In “Stan’s Soapbox,” Lee discusses the moralizing that appears in Marvel’s comics. His position is that a story without a message, however subliminal, is like a man without a soul. None of Marvel’s creators live in a vacuum and none of them are untouched by what’s happening in the world around them. I’ll second that position and the “Excelsior!” with which Stan concluded his monthly sermon from 625 Madison Avenue.

“The Mighty Marvel Checklist” notes a number of debut appearances: The Monster from the Lost Lagoon, the Schemer, Crypto-Man, Suprema, the Night-Crawler and the Minotaur. Test your Marvel trivia skills by figuring out which books these characters appeared in and when (if ever) they made a second appearance.

The Bullpen Bulletins page is followed by a full-page house ad for Kid Colt Outlaw #144 and Ringo Kid #2. The covers of these comics are by the great Joe Maneely. The Kid Colt issue reprints the cover and interior stories from #77 (March 1958) of Colt’s long-running title while the Ringo Kid comic reprints the cover and stories of The Ringo Kid Western #9 (December 1955).

The “Ridin’ the Trail with Rawhide” letters column in less than a page in length because the Statement of Ownership, Management and Circulation also appears on the page.

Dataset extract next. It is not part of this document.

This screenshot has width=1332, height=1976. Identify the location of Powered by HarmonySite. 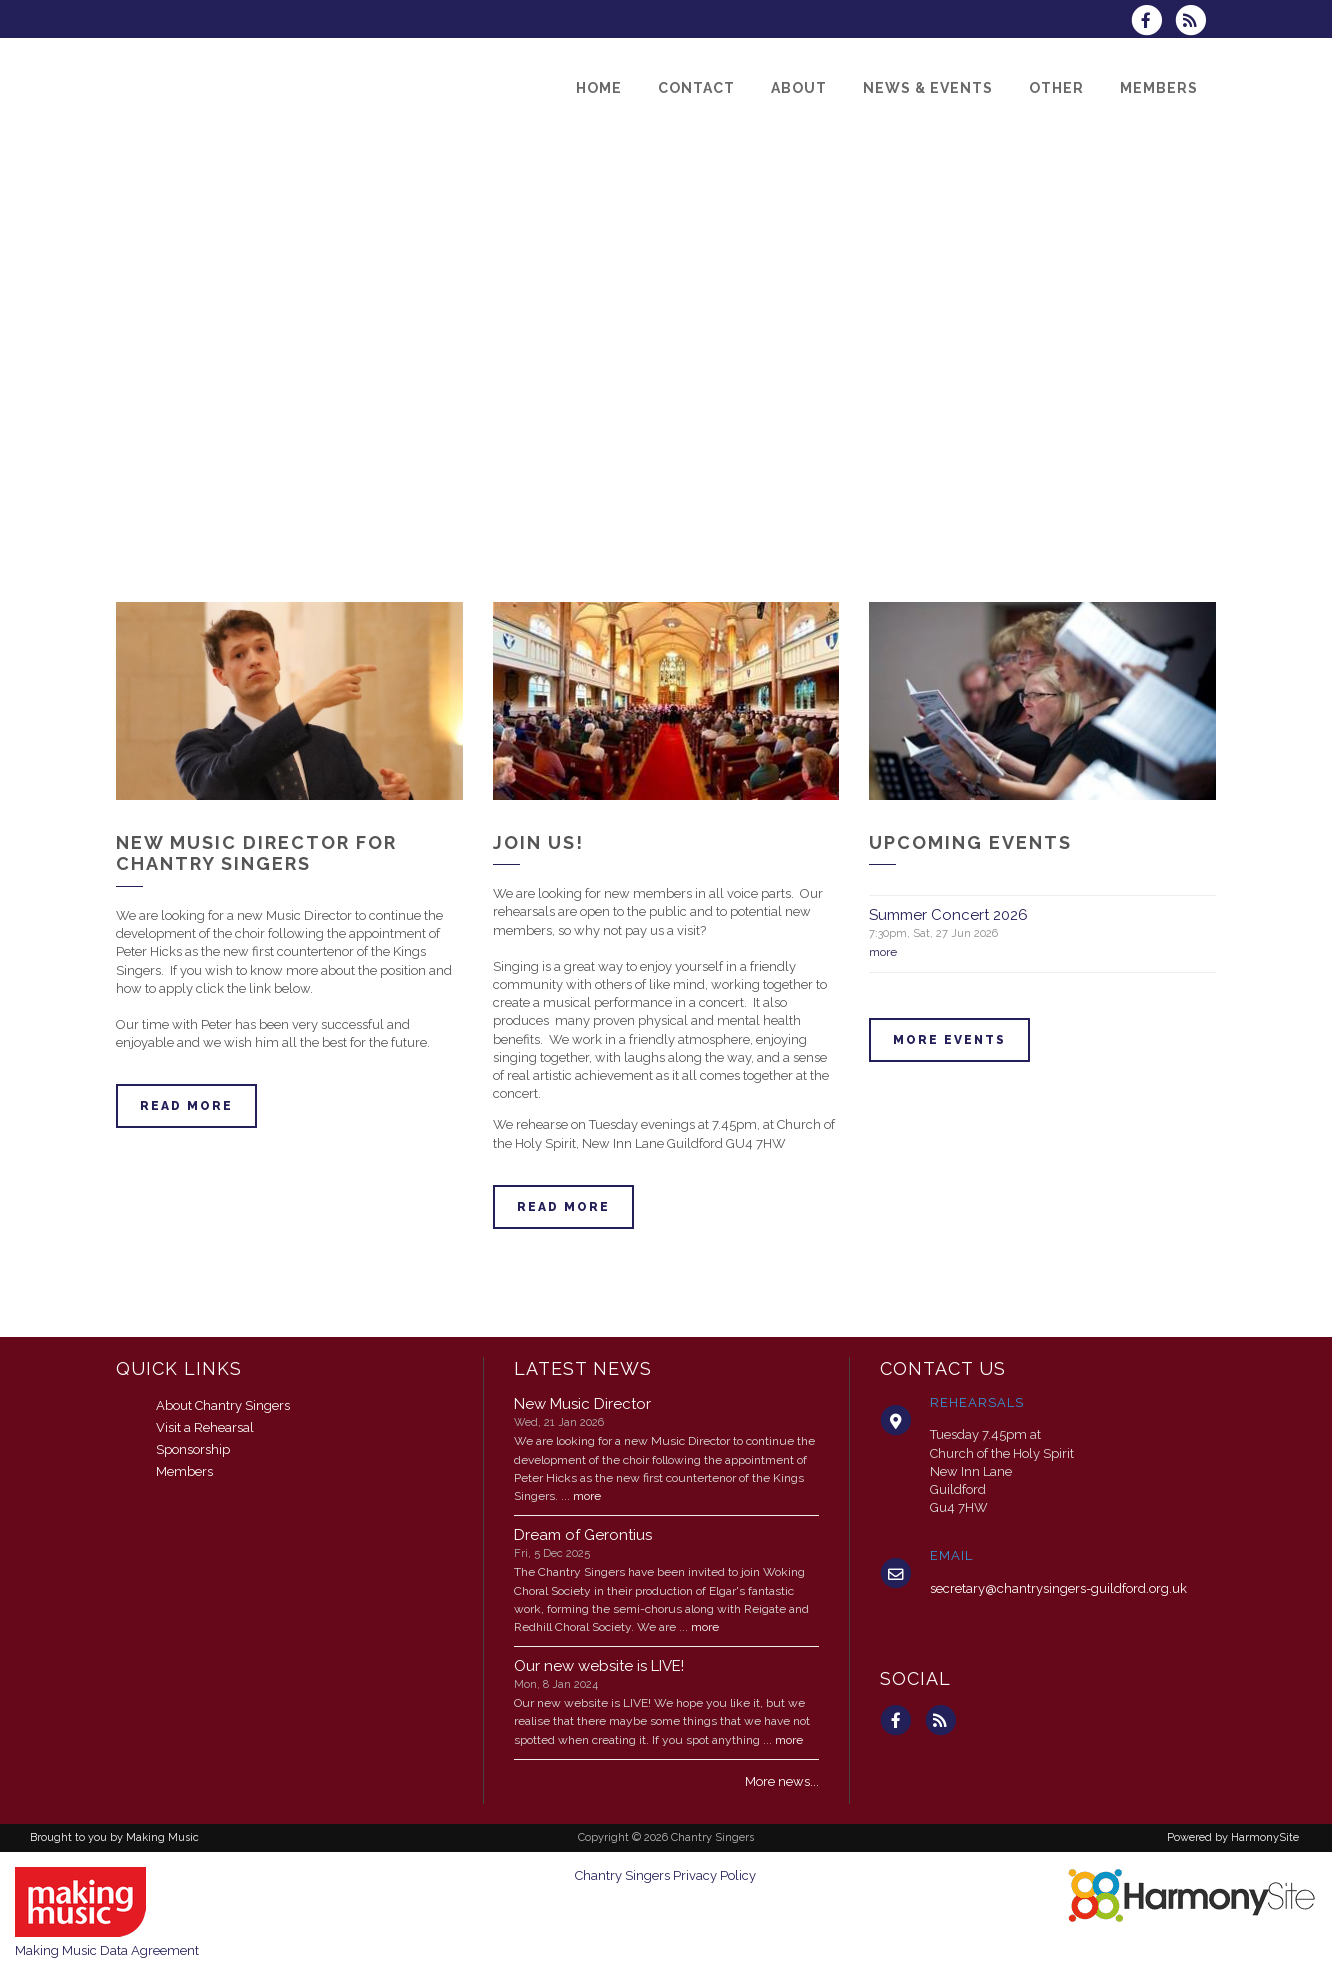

Reader Danny Tucker of Cincinnati, Ohio wants to see Rawhide team up with Kid Colt and the Two-Gun Kid. He also wants to see 20-page stories in Kid Colt Outlaw.

Steve Bates of Springfield, Pennsylvania wants to see shorter tales in Rawhide Kid so that each issue has two or more stories. Marvel responds that there are shorter stories in Kid Colt Outlaw and The Ringo Kid.

Carl Johansen of Comox, British Columbia, Canada wants to see the return of the Scorpion. The Rawhide Kid villain. Not the Spider-Man villain. Though that would have been awesome.

Bob Franzen of France doesn’t like word balloons on covers. But I like to think of them as Freedom  Balloons and don’t hold with no socialist European guy telling me what we can and can’t have on our comic-book covers. What’s that? Most comic-book covers today don’t have word balloons? Darn it. I blame Obama.

The Rawhide Kid is averaging sales of 204,896 copies per issue in 1970. Good times.

I’ll be back with both Rawhide Kid Wednesdays and more cool stuff than anyone one blogger can handle. I can do this because I’m more than a little crazy. See you soon.

© 2014 Tony Isabella


  1. Neat-O garage rock! “We don’t allow no green-skinned people in here…” Thanks for the link Tony. I can remember seeing that Hulk 45 advertised in the 1970 books…It’s cool to finally get to hear it, thanks to this wacky internet silliness…

  2. That is a great cover, with the glaring exception of how awkward the lettering is in terms of both the figures and the logo. I say that with all due respect to the great Sam Rosen, especially since on close inspection it looks like that box might've been relocated by production staff. The best solution probably would've been to just run the title along the bottom, although Marvel was fond of boxes and circles and bursts at this time, likely because cover art tended to be dynamic and so lent itself to those shapes.